Publié le 17 décembre 2025 à 21h08. L’opposante vénézuélienne María Corina Machado a dénoncé la disparition forcée de José Patines, un syndicaliste du ministère des Affaires étrangères, accusant directement le gouvernement de Nicolás Maduro. Cette affaire intervient dans un contexte de répression croissante contre les défenseurs des droits de l’homme et les syndicats dans le pays.
La disparition de José Patines, secrétaire général du syndicat des travailleurs du ministère des Affaires étrangères, a suscité une vive inquiétude au Venezuela. Intercepté et détenu par des forces de sécurité présumées de l’État le 16 décembre vers 18h30 près de sa résidence à Guarenas, dans l’État de Miranda, M. Patines bénéficie d’une mesure conservatoire accordée par la Commission interaméricaine des droits de l’homme (CIDH). Sa famille et ses collègues ignorent où il se trouve et les autorités n’ont fourni aucune information officielle.
María Corina Machado, lauréate du prix Nobel de la paix, s’est exprimée sur son réseau social X, décrivant José Patines comme un « leader courageux et honnête ».
« José Patines est un dirigeant syndical courageux et honnête, secrétaire général des travailleurs de la Chancellerie.

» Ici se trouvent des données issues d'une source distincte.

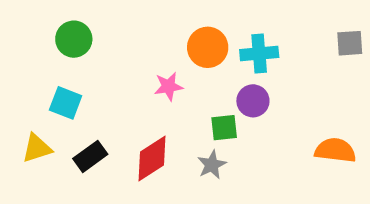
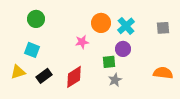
gray square: (350, 43) -> (163, 28), moved
cyan cross: (259, 53) -> (126, 26), turned -36
gray star: (212, 165) -> (115, 80), moved

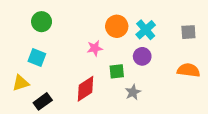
green square: (109, 62) -> (117, 71), moved
orange semicircle: (163, 73) -> (188, 70), moved
black rectangle: (44, 76) -> (43, 101), moved

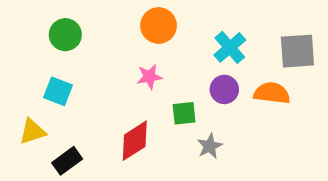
orange circle: (117, 26) -> (159, 26), moved
gray square: (188, 32) -> (297, 51), size x1.5
orange semicircle: (188, 70) -> (272, 93), moved

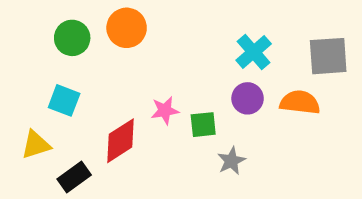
orange circle: (159, 26) -> (127, 28), moved
pink star: (149, 77) -> (165, 110), moved
red diamond: (135, 141) -> (121, 141), moved

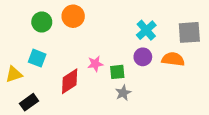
yellow triangle: (36, 145) -> (14, 74), moved
gray star: (231, 161) -> (123, 93), moved
black rectangle: (74, 177) -> (29, 102), moved

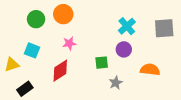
orange semicircle: (173, 59) -> (150, 70), moved
pink star: (95, 64) -> (69, 43), moved
gray star: (123, 93) -> (116, 83), moved

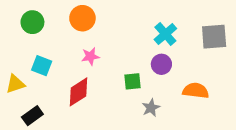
green circle: (36, 19) -> (32, 22), moved

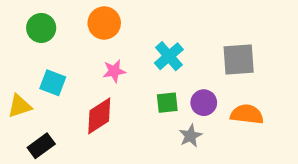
cyan cross: (165, 34) -> (169, 56), moved
gray square: (214, 37) -> (239, 60), moved
purple circle: (161, 64) -> (204, 103), moved

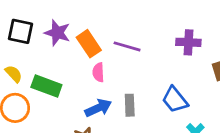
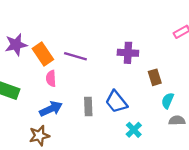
purple star: (57, 33) -> (16, 45), turned -30
gray rectangle: (130, 105) -> (88, 106), moved

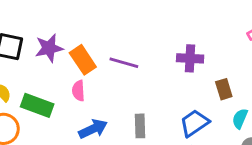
pink semicircle: (51, 78) -> (78, 91), moved
blue trapezoid: (116, 102) -> (194, 123), moved, turned 95

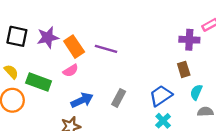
purple cross: (190, 58) -> (189, 40), moved
pink semicircle: (78, 91) -> (71, 71), turned -119
gray rectangle: (140, 126) -> (119, 98), turned 30

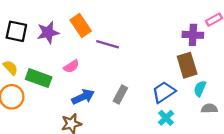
orange rectangle: (74, 47) -> (81, 25), moved
brown rectangle: (184, 69) -> (187, 65), size x1.5

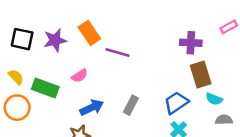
purple cross: (193, 35) -> (191, 43), moved
cyan semicircle: (200, 89) -> (214, 99), turned -91

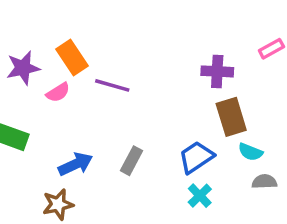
pink semicircle: (80, 76) -> (58, 92), moved

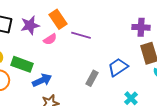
blue trapezoid: (196, 157) -> (118, 67), moved
blue arrow: (76, 164) -> (42, 80), moved

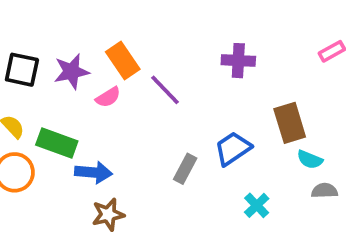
purple cross: (141, 27) -> (238, 61), moved
purple line: (81, 35) -> (165, 90), turned 30
blue arrow: (42, 80) -> (93, 172), turned 30

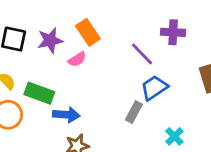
purple line: (165, 90) -> (142, 54), moved
blue trapezoid: (233, 149) -> (154, 88), moved
cyan cross: (257, 205) -> (174, 136), moved

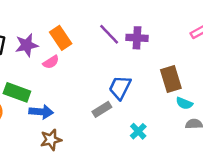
purple line: (142, 54) -> (109, 34), moved
blue trapezoid: (154, 88) -> (120, 88), turned -30
gray rectangle: (134, 112) -> (102, 109), turned 30

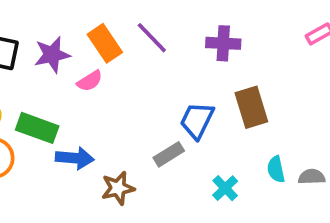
purple line: (109, 34) -> (152, 38), moved
brown rectangle: (171, 79) -> (251, 107), moved
cyan semicircle: (184, 103) -> (276, 169), moved, turned 56
brown star: (51, 140) -> (118, 188), moved

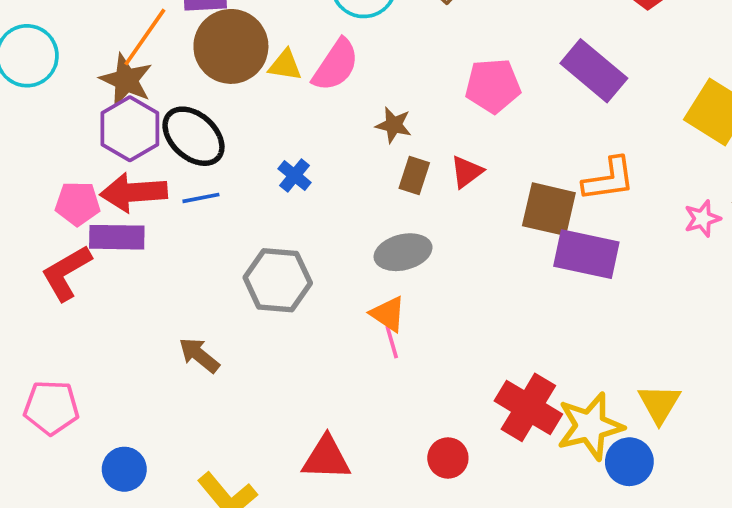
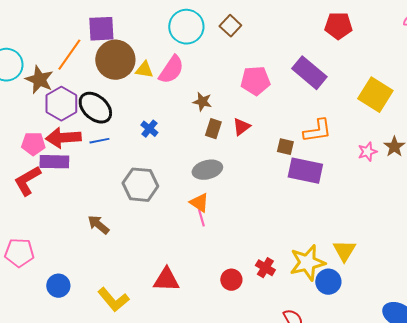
brown star: (126, 80) -> (39, 80), moved
brown square: (549, 209) -> (285, 147), size x0.6
red cross: (528, 407) -> (265, 268), moved, size x0.6

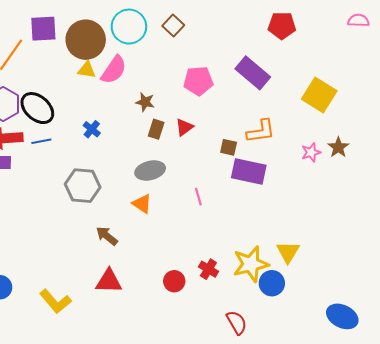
brown circle: (115, 60) -> (86, 40), moved
pink line: (201, 218) -> (198, 197), moved
brown arrow: (98, 225) -> (107, 236), moved

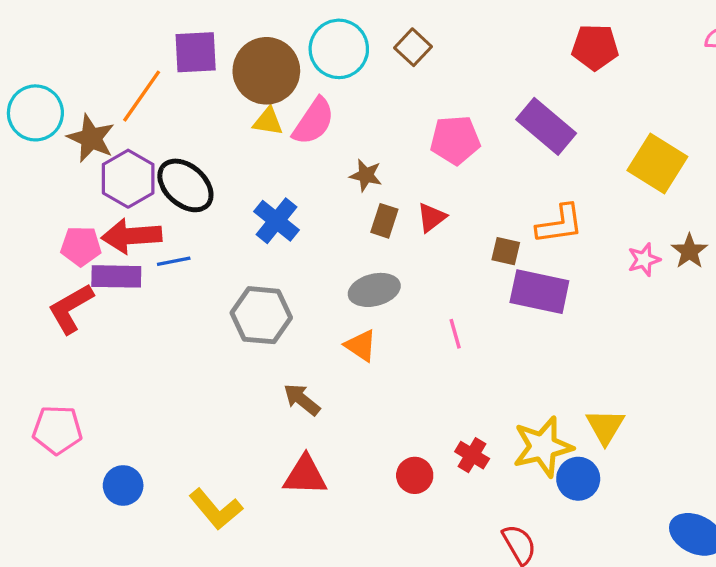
blue cross: (92, 129) -> (276, 221), size x1.5
blue line: (41, 141) -> (174, 261), moved

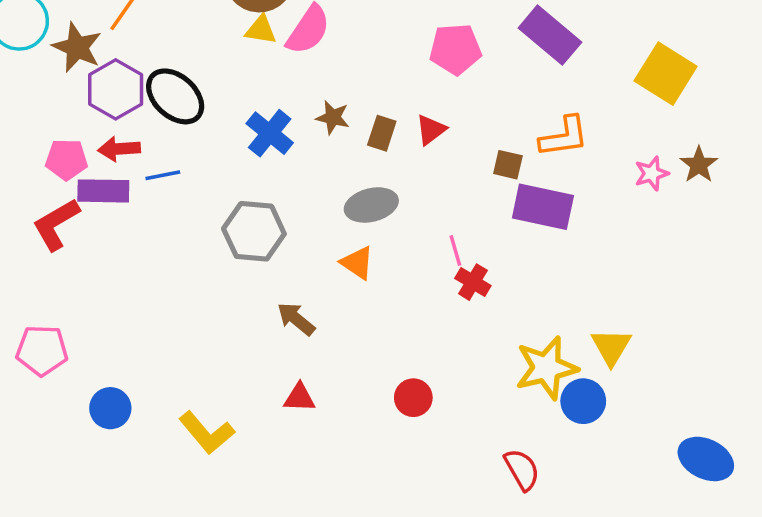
brown star: (366, 175) -> (333, 117), moved
red arrow: (131, 236) -> (119, 149), size x0.7
red cross: (472, 455) -> (473, 282), moved
red triangle: (305, 475) -> (299, 398), size x0.7

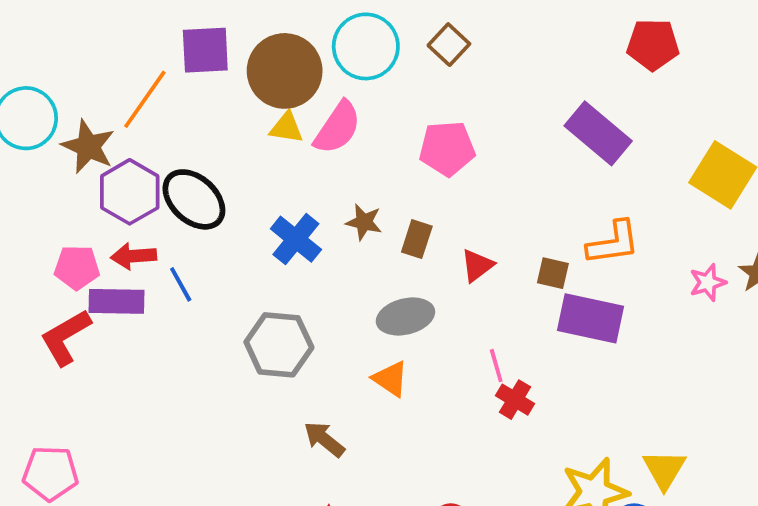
pink pentagon: (455, 49) -> (447, 148), moved
red triangle: (431, 130) -> (477, 266), moved
blue line: (163, 175) -> (181, 284), turned 72

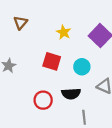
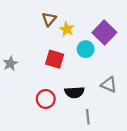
brown triangle: (21, 23) -> (49, 19), moved
cyan circle: (82, 67) -> (86, 49), moved

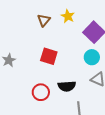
yellow star: (67, 29) -> (68, 16), moved
cyan circle: (86, 49) -> (92, 57), moved

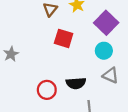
red square: (49, 56) -> (64, 38), moved

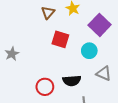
cyan circle: (104, 51) -> (89, 51), moved

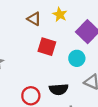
brown triangle: (48, 13) -> (34, 19), turned -40

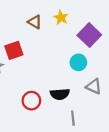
red square: (47, 47) -> (14, 50), moved, turned -36

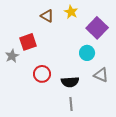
red circle: (31, 101) -> (42, 74), moved
gray line: (73, 118) -> (71, 104), moved

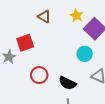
yellow star: (71, 12) -> (77, 16), moved
black semicircle: (70, 82) -> (67, 83), turned 30

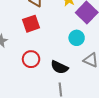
red square: (25, 43) -> (31, 24), moved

Depuis des années, il dénonce les abus et les conditions extrêmes dans lesquelles le régime maintient les travailleurs vénézuéliens. José est notre partenaire de combat, un… »
María Corina Machado (@MariaCorinaYA)
Elle a également tenu le gouvernement de Nicolás Maduro directement responsable de sa disparition.
Selon Machado, José Patines dénonce depuis des années les abus et les conditions de travail précaires imposées aux travailleurs vénézuéliens.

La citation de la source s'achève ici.